━━ Data shown

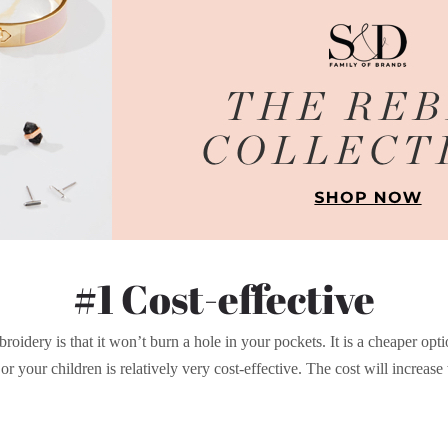
#1 Cost-effective
roidery is that it won’t burn a hole in your pockets. It is a cheaper opt
r your children is relatively very cost-effective. The cost will increase wit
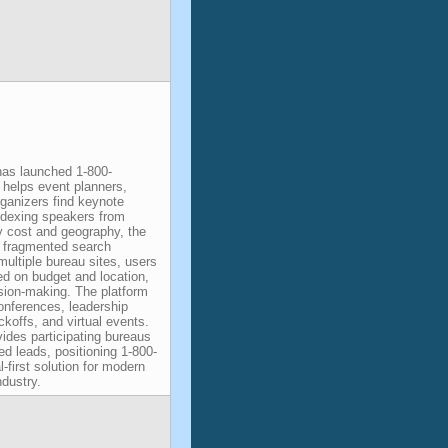
as launched 1-800-
helps event planners,
rganizers find keynote
indexing speakers from
 cost and geography, the
ly fragmented search
ultiple bureau sites, users
ed on budget and location,
sion-making. The platform
onferences, leadership
koffs, and virtual events.
des participating bureaus
fied leads, positioning 1-800-
-first solution for modern
dustry.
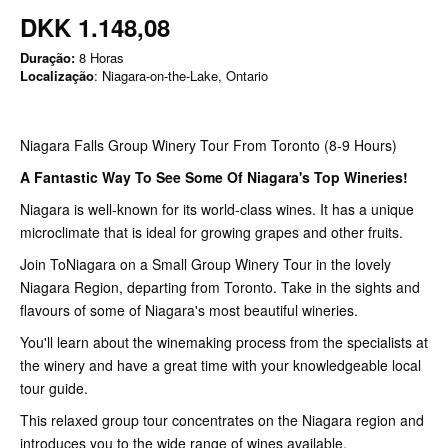
DKK 1.148,08
Duração:
8 Horas
Localização
: Niagara-on-the-Lake, Ontario
Niagara Falls Group Winery Tour From Toronto (8-9 Hours)
A Fantastic Way To See Some Of Niagara's Top Wineries!
Niagara is well-known for its world-class wines. It has a unique
microclimate that is ideal for growing grapes and other fruits.
Join ToNiagara on a Small Group Winery Tour in the lovely
Niagara Region, departing from Toronto. Take in the sights and
flavours of some of Niagara's most beautiful wineries.
You'll learn about the winemaking process from the specialists at
the winery and have a great time with your knowledgeable local
tour guide.
This relaxed group tour concentrates on the Niagara region and
introduces you to the wide range of wines available.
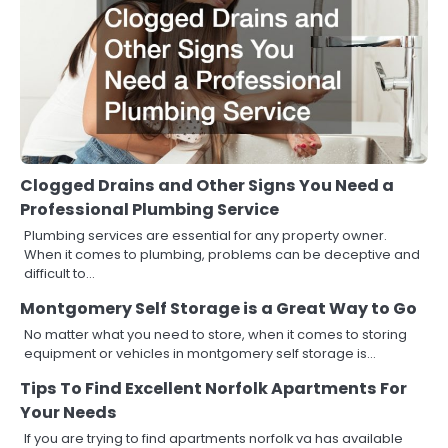
Clogged Drains and Other Signs You Need a
Professional Plumbing Service
Plumbing services are essential for any property owner.
When it comes to plumbing, problems can be deceptive and
difficult to…
Montgomery Self Storage is a Great Way to Go
No matter what you need to store, when it comes to storing
equipment or vehicles in montgomery self storage is…
Tips To Find Excellent Norfolk Apartments For
Your Needs
If you are trying to find apartments norfolk va has available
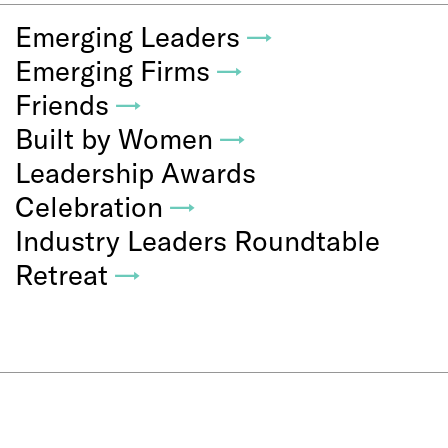
Emerging Leaders
→
Emerging Firms
→
Friends
→
Built by Women
→
Leadership Awards
Celebration
→
Industry Leaders Roundtable
Retreat
→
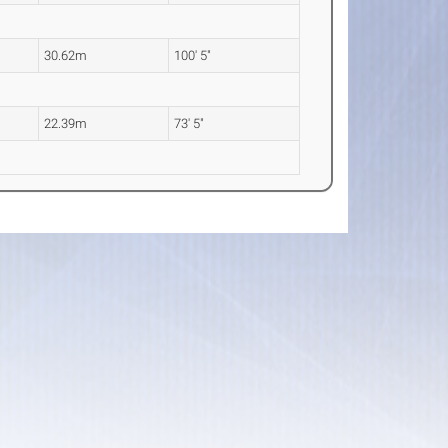
30.62m
100' 5"
22.39m
73' 5"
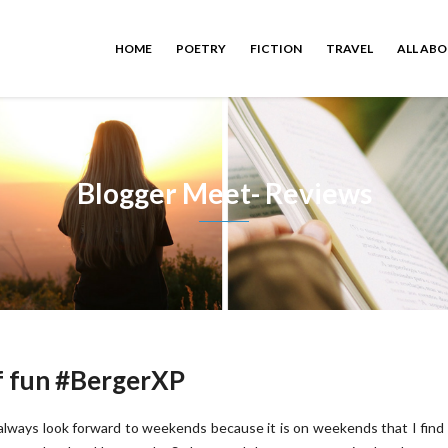
HOME
POETRY
FICTION
TRAVEL
ALL AB
Blogger Meet- Reviews
of fun #BergerXP
 always look forward to weekends because it is on weekends that I fin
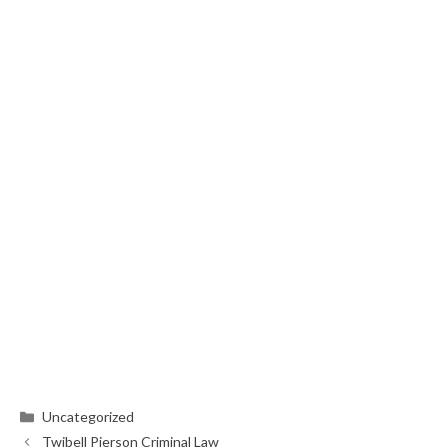
Categories
Uncategorized
Twibell Pierson Criminal Law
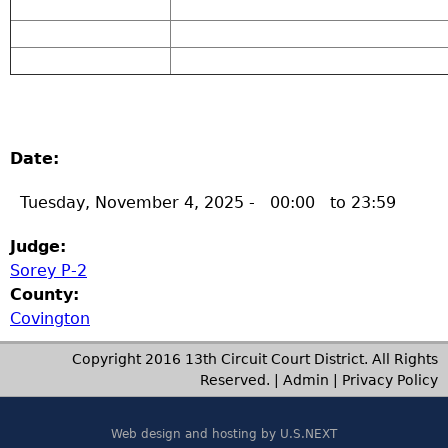
Date:
Tuesday, November 4, 2025 -
00:00
to
23:59
Judge:
Sorey P-2
County:
Covington
Copyright 2016 13th Circuit Court District. All Rights
Reserved. |
Admin
|
Privacy Policy
Web design and hosting by U.S.NEXT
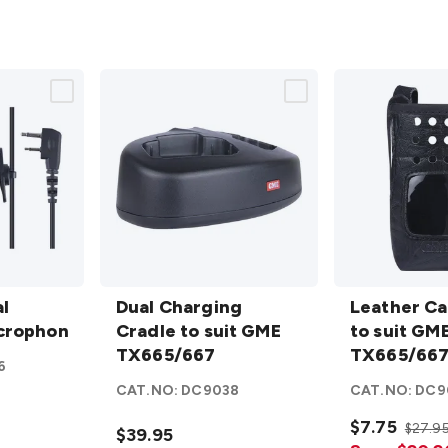
Dual
Leather Carr
rophone
l
Charging
Dual Charging
to suit GME
Leather Ca
crophone
Cradle to
Cradle to suit GME
TX665/667/6
to suit GM
suit GME
TX665/667
details
TX665/667
6
TX665/667
CAT.NO:
DC9038
CAT.NO:
DC9
details
$7.75
$27.9
$39.95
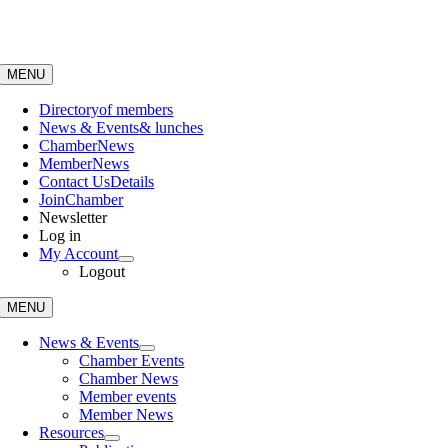
Skip
to
content
MENU
Directory
of members
News & Events
& lunches
Chamber
News
Member
News
Contact Us
Details
Join
Chamber
Newsletter
Log in
My Account
Logout
MENU
News & Events
Chamber Events
Chamber News
Member events
Member News
Resources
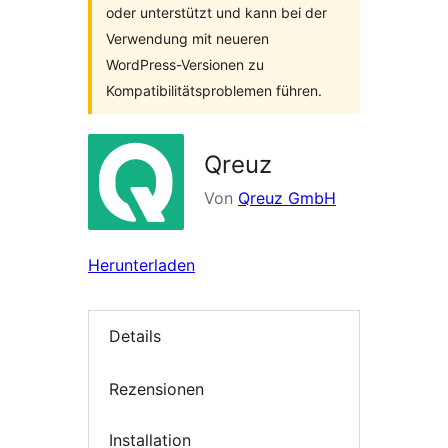
oder unterstützt und kann bei der
Verwendung mit neueren
WordPress-Versionen zu
Kompatibilitätsproblemen führen.
Qreuz
Von
Qreuz GmbH
Herunterladen
Details
Rezensionen
Installation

━━━━

Aim of the task >>
Find the lines that mention "comes" in the entries and show them.

Answer section >>
When it comes to plumbing, problems can be deceptive and
No matter what you need to store, when it comes to storing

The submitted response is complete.